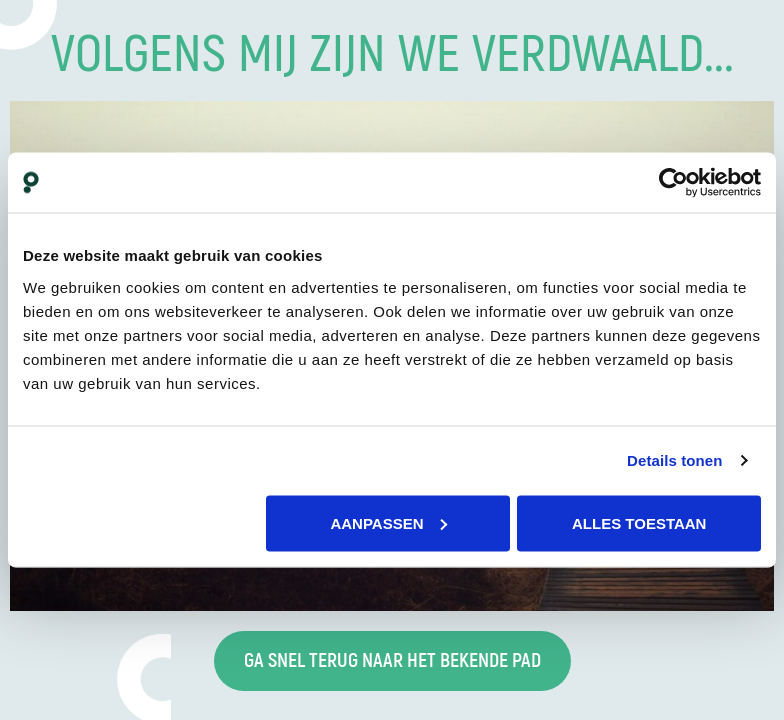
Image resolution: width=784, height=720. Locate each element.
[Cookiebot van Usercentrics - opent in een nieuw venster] (673, 183)
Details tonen (674, 460)
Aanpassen (388, 522)
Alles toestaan (639, 522)
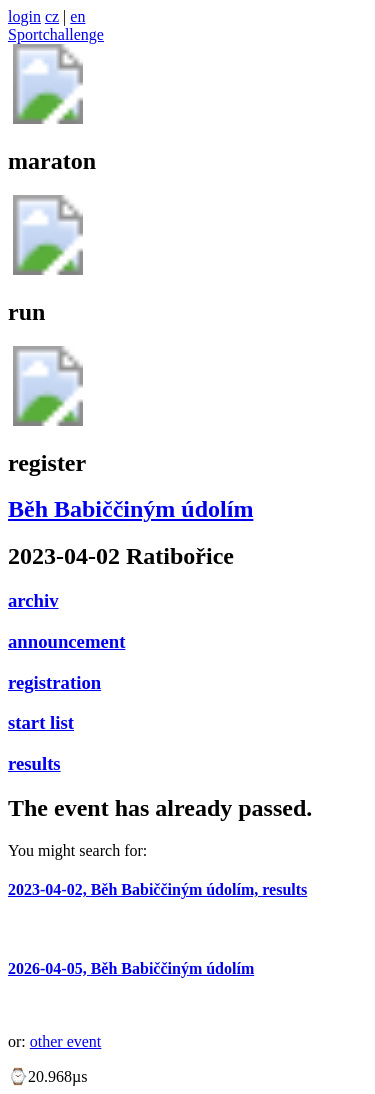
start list (41, 722)
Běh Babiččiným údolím (130, 509)
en (77, 16)
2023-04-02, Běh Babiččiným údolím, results (157, 889)
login (24, 16)
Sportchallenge (56, 34)
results (34, 763)
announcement (66, 641)
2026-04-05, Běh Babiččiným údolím (131, 968)
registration (54, 682)
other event (66, 1041)
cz (52, 16)
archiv (33, 600)
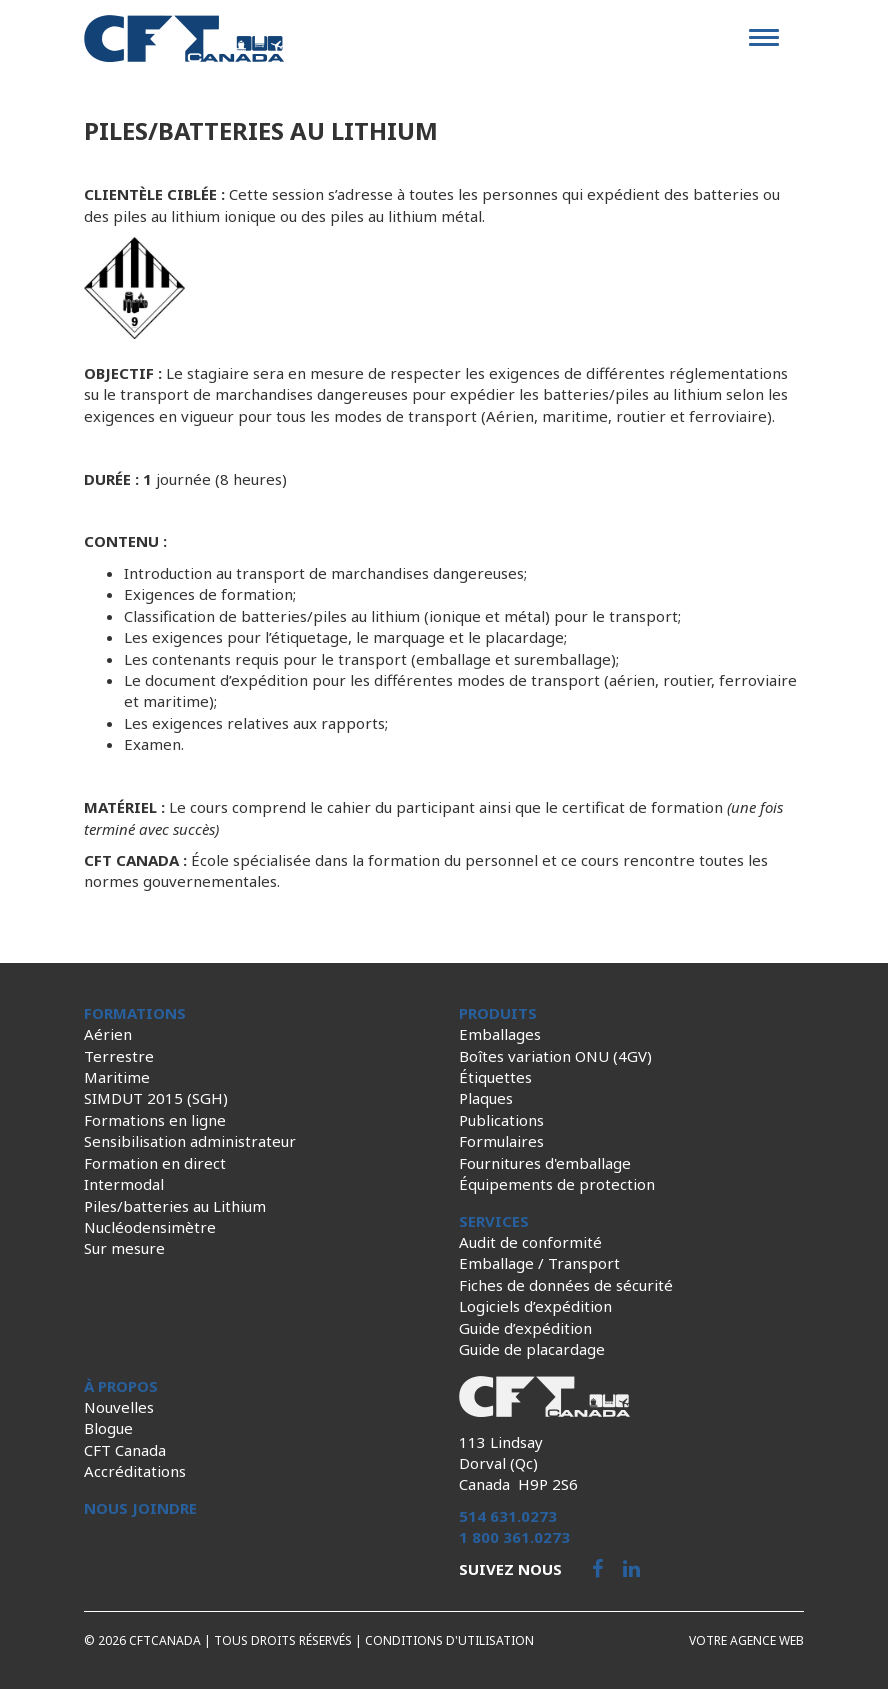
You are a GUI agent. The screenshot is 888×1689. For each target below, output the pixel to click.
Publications (501, 1120)
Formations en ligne (155, 1120)
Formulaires (501, 1141)
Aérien (108, 1034)
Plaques (486, 1098)
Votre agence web (746, 1640)
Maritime (117, 1077)
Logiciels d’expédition (535, 1306)
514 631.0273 (508, 1516)
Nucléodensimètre (150, 1227)
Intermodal (124, 1184)
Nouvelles (119, 1407)
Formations (135, 1013)
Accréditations (135, 1471)
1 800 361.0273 (514, 1537)
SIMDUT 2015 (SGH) (156, 1098)
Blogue (108, 1428)
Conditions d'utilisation (449, 1640)
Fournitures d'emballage (545, 1163)
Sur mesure (124, 1248)
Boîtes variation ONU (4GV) (555, 1056)
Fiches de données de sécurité (566, 1285)
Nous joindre (140, 1508)
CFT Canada (125, 1450)
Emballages (500, 1034)
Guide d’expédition (525, 1328)
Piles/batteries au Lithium (175, 1206)
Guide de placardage (532, 1349)
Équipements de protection (557, 1184)
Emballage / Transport (539, 1263)
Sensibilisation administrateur (190, 1141)
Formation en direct (155, 1163)
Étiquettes (495, 1077)
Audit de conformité (530, 1242)
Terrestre (119, 1056)
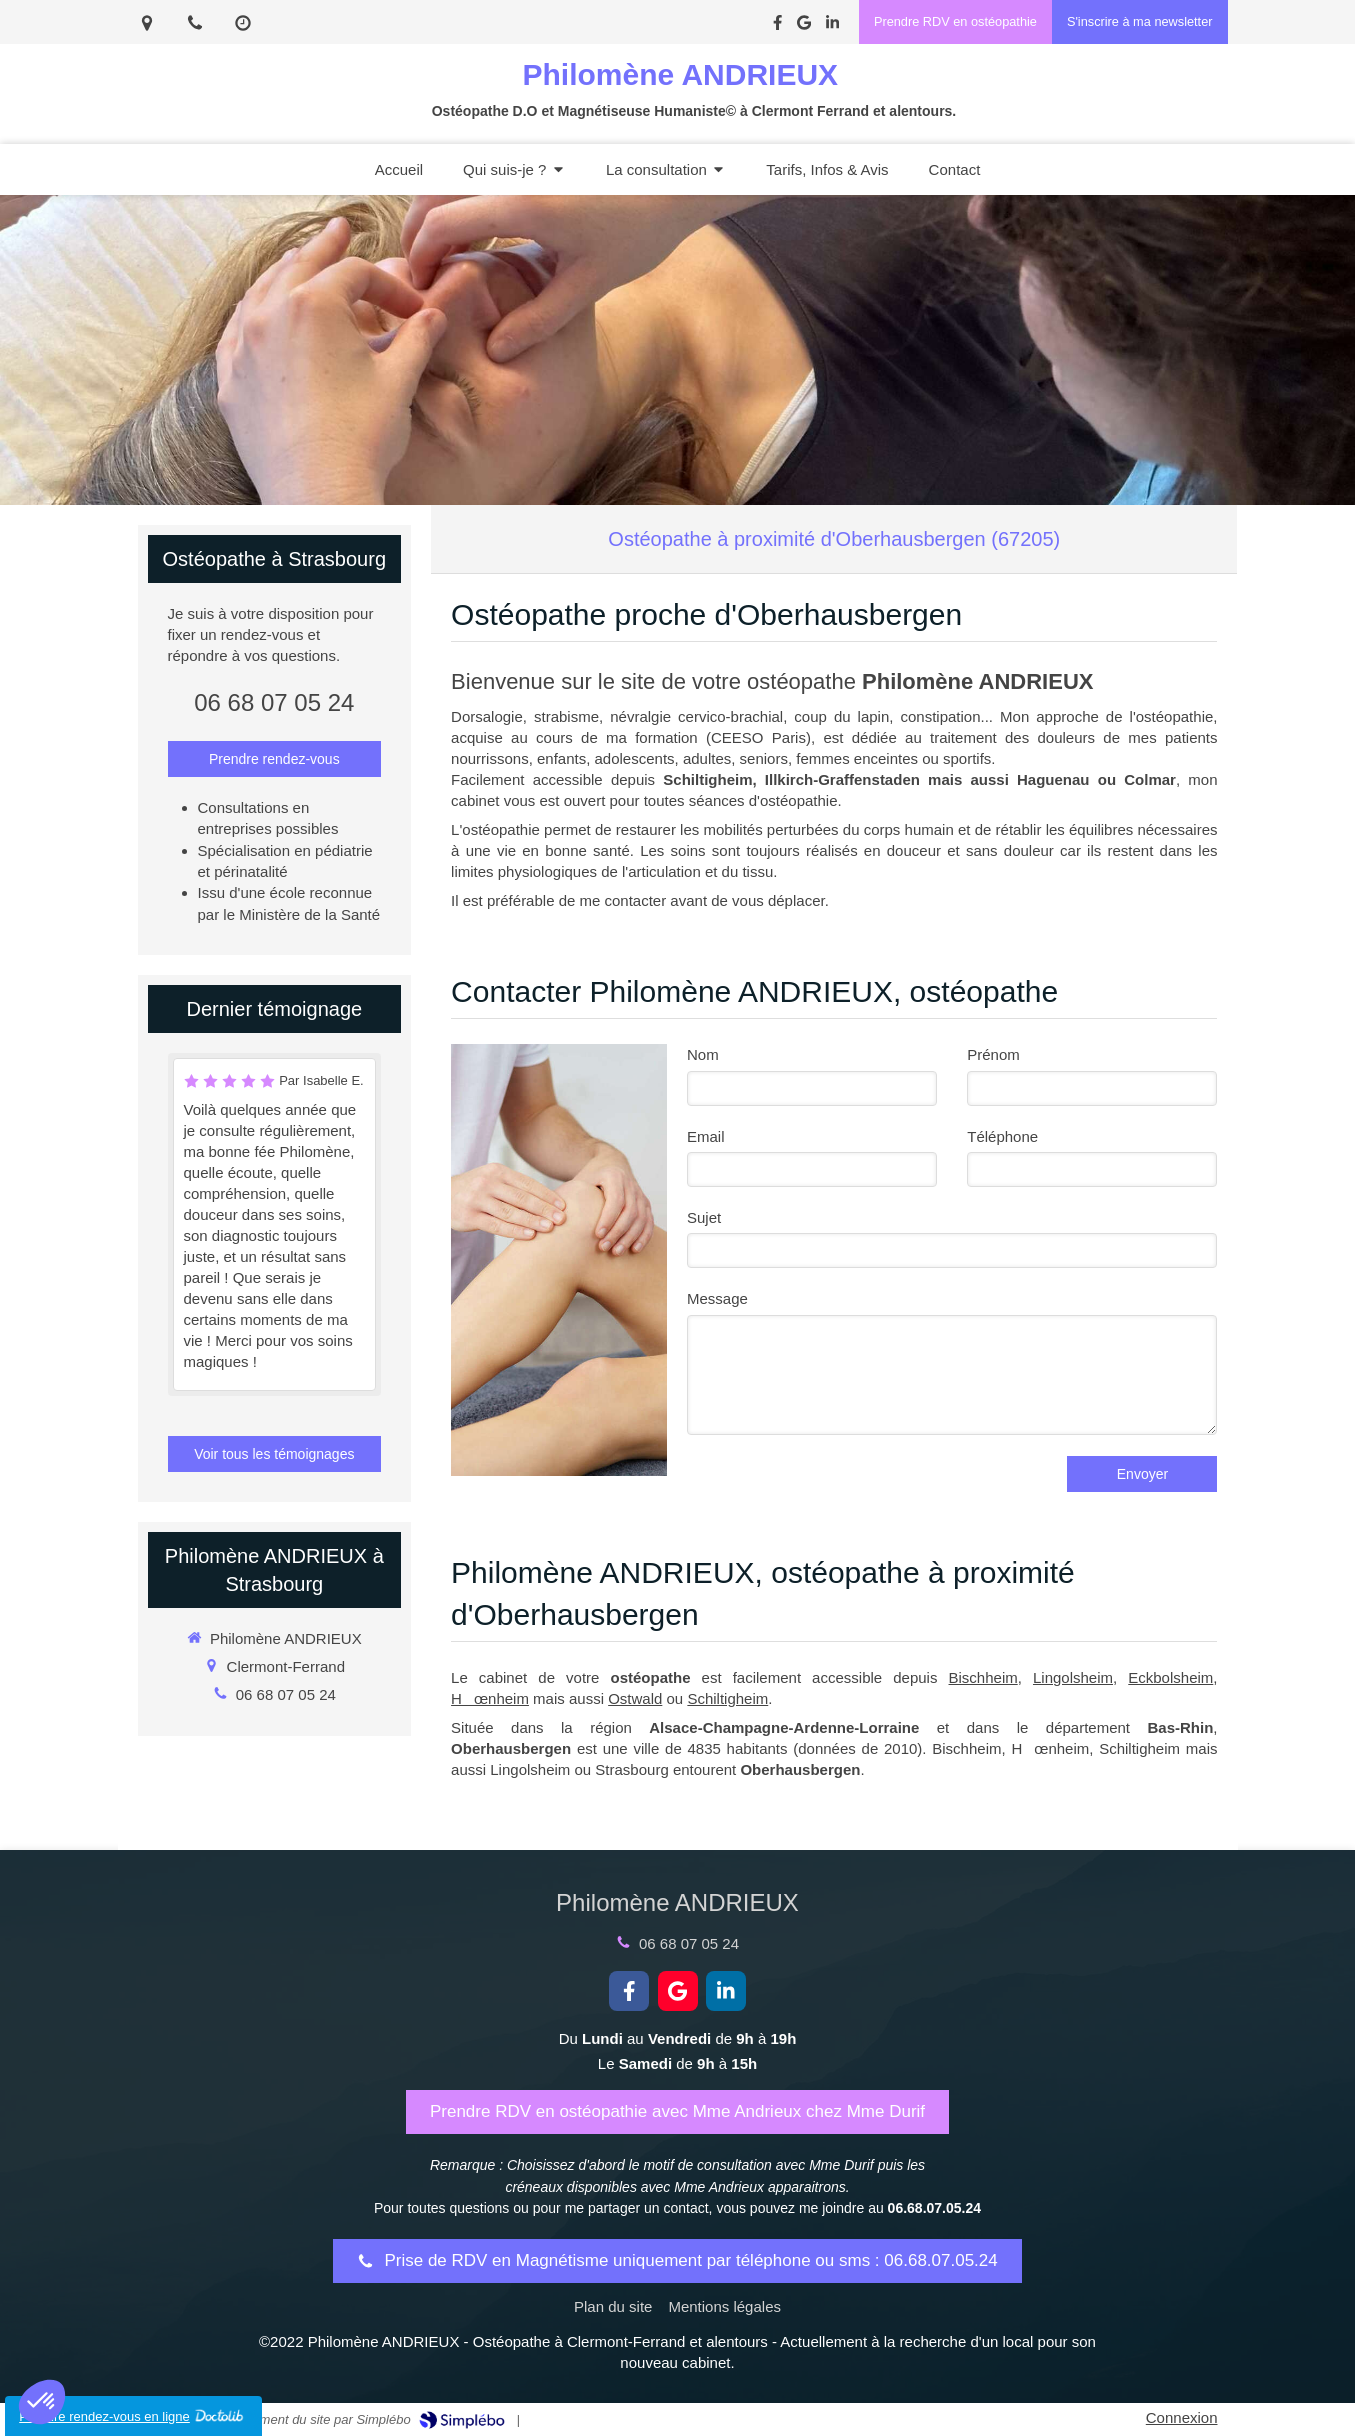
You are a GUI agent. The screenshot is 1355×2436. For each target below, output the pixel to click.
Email (706, 1136)
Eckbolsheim (1170, 1677)
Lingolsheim (1073, 1677)
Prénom (993, 1054)
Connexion (1182, 2417)
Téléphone (1002, 1136)
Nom (703, 1054)
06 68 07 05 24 (274, 702)
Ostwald (635, 1698)
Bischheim (983, 1677)
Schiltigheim (727, 1698)
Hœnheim (490, 1698)
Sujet (704, 1217)
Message (717, 1298)
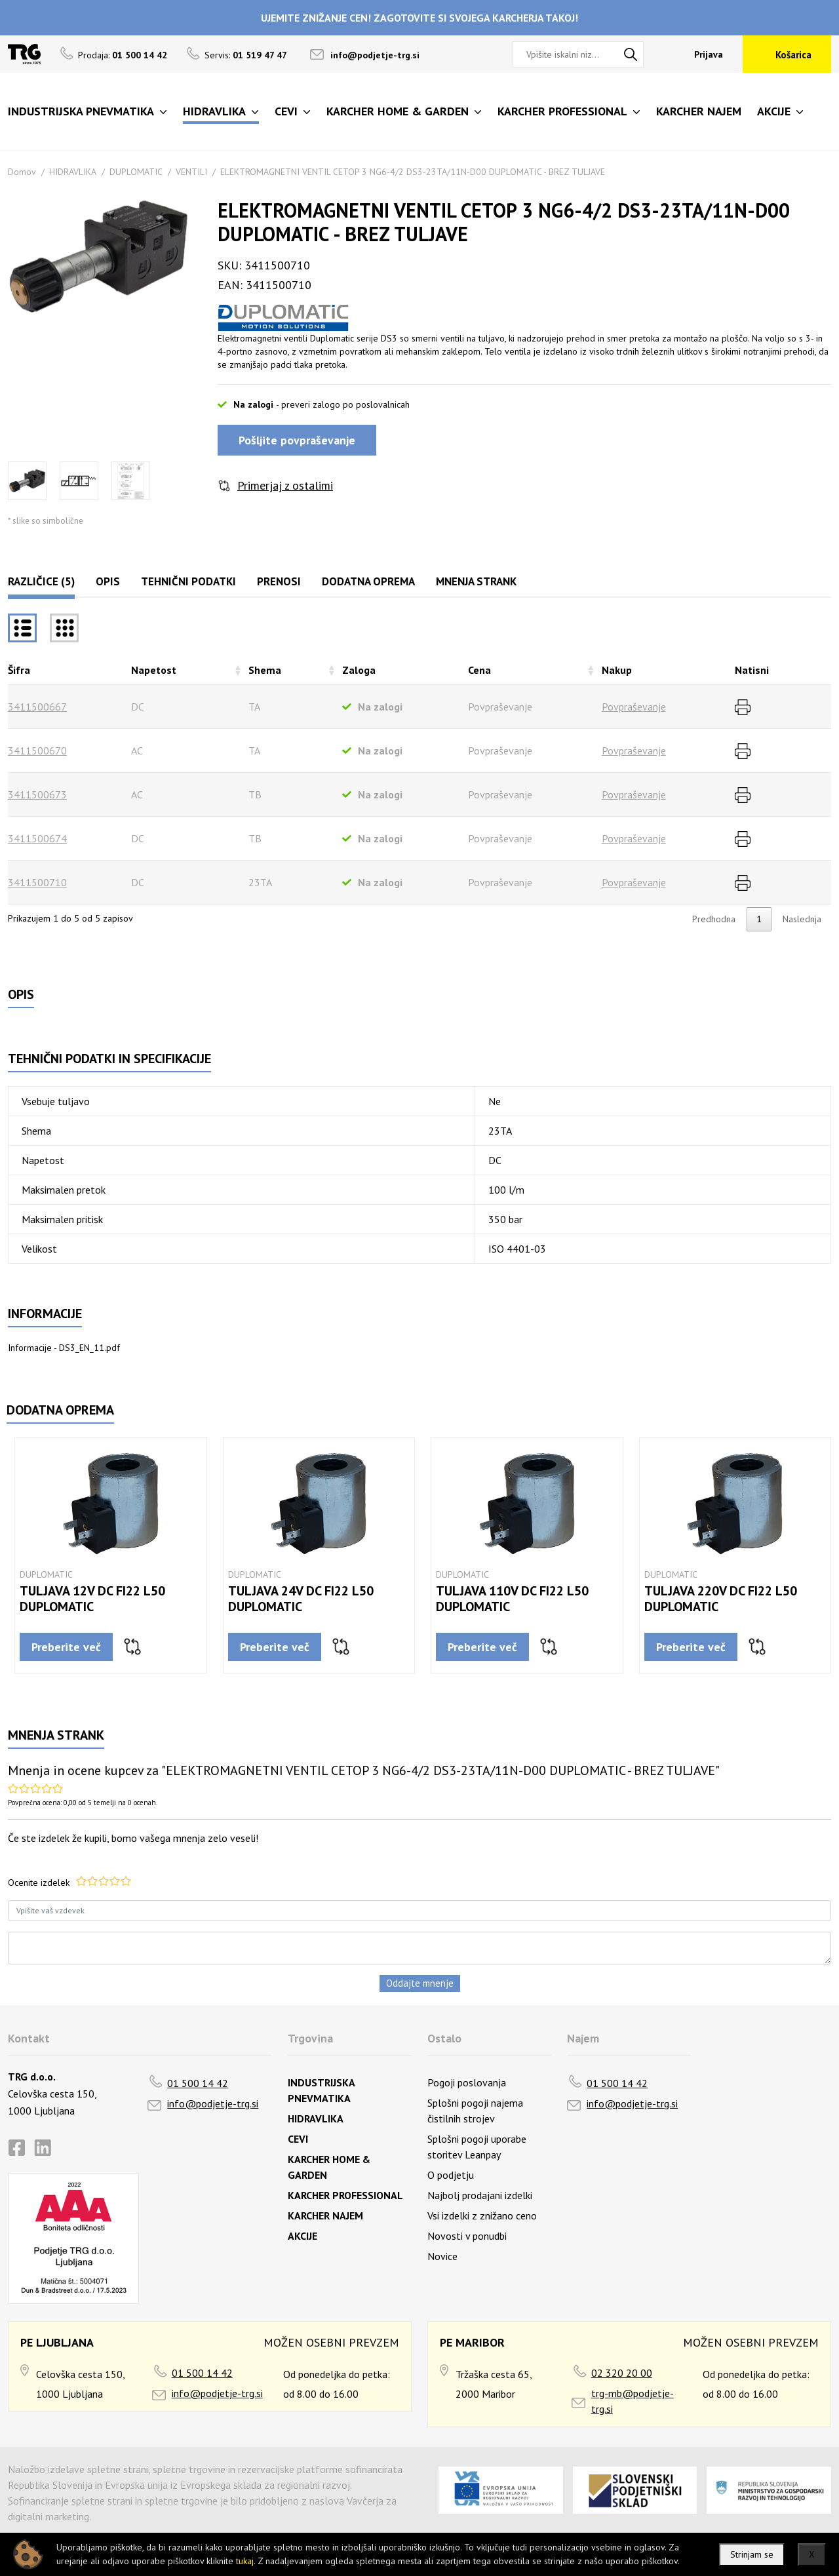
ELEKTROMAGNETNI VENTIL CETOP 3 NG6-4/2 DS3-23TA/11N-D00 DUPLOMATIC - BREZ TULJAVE (412, 172)
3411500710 (37, 882)
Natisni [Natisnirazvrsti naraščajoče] (752, 669)
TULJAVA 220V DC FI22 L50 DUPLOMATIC (720, 1598)
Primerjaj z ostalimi (285, 485)
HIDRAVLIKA (72, 172)
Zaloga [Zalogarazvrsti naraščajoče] (359, 669)
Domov (22, 172)
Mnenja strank (476, 581)
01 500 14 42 (197, 2083)
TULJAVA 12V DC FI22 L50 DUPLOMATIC (92, 1598)
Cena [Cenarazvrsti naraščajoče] (479, 669)
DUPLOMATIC (136, 172)
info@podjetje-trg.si (375, 55)
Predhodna (713, 919)
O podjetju (450, 2174)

--------------------------------------------------

In the records, count every line that includes "naraščajoče" and give the count alone.

| Task answer |
3